The secretary noted that the US has continued to make a “vital contribution” to Australia’s Indo-Pacific interests.
Fighting grey-zone activities
The recent Defence Strategic Update warned of “grey-zone” activities which have expanded in the Indo-Pacific.
Campbell explained that grey-zone referred to the use of a variety of techniques that try to coerce a particular state’s policy objectives without pushing so far as to provoke a military conflict.
“This is not new. This has been an approach by states for millennia. The techniques that are available, some of them are new. The cyber domain techniques are brand new and they can be at scale, they can be globally ubiquitous, and they can wheel extraordinary perception impact,” he said.
“The modern world provides a much more powerful set to influence political leaders and populations.”
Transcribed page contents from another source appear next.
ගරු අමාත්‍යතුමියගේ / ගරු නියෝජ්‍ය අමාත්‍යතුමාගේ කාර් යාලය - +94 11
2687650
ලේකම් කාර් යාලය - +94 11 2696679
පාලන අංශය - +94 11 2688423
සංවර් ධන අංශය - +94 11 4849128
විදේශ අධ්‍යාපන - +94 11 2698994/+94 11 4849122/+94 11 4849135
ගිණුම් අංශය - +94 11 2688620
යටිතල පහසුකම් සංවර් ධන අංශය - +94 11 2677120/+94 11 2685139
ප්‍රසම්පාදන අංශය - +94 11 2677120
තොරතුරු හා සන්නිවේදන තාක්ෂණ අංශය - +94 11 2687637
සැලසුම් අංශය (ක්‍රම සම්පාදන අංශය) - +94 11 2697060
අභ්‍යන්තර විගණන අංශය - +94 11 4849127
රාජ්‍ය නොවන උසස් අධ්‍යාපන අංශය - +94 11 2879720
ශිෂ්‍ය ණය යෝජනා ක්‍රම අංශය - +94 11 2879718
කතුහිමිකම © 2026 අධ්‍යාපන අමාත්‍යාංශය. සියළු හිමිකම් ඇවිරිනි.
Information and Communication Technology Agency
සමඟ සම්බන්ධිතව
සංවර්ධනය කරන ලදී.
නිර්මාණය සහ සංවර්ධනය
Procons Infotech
The strategic update stated that in the Indo-Pacific, grey-zone activities have ranged from militarisation of the South China Sea to active interference, disinformation campaigns and economic coercion.
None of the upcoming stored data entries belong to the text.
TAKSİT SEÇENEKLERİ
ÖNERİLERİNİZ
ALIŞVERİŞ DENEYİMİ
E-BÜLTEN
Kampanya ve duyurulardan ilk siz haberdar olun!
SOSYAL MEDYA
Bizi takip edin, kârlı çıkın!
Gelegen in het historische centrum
“Defence must be better prepared to respond to these activities, including by working more closely with other elements of Australia’s national power,” the paper said.
Campbell and Adamson noted that ensuring Australia’s neighbours were equipped to deal with such behaviours was important.
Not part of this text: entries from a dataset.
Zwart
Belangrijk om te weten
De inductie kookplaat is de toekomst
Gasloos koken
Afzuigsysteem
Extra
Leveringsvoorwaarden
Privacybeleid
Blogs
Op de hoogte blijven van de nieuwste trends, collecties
“This space is now very active, it’s a modern expression of a very old technique, it’s one that we’re going to have to live with and we’re going to have to work to deny — on occasions to defeat — constantly into the future,” Campbell said.
“And I think that that is something we can help others with, but each nation will have to think about understanding its national interests, and understanding what it wishes to pursue in the world … in terms of having the foundation for them to ask the question, ‘what can we do with this grey-zone activity?’.”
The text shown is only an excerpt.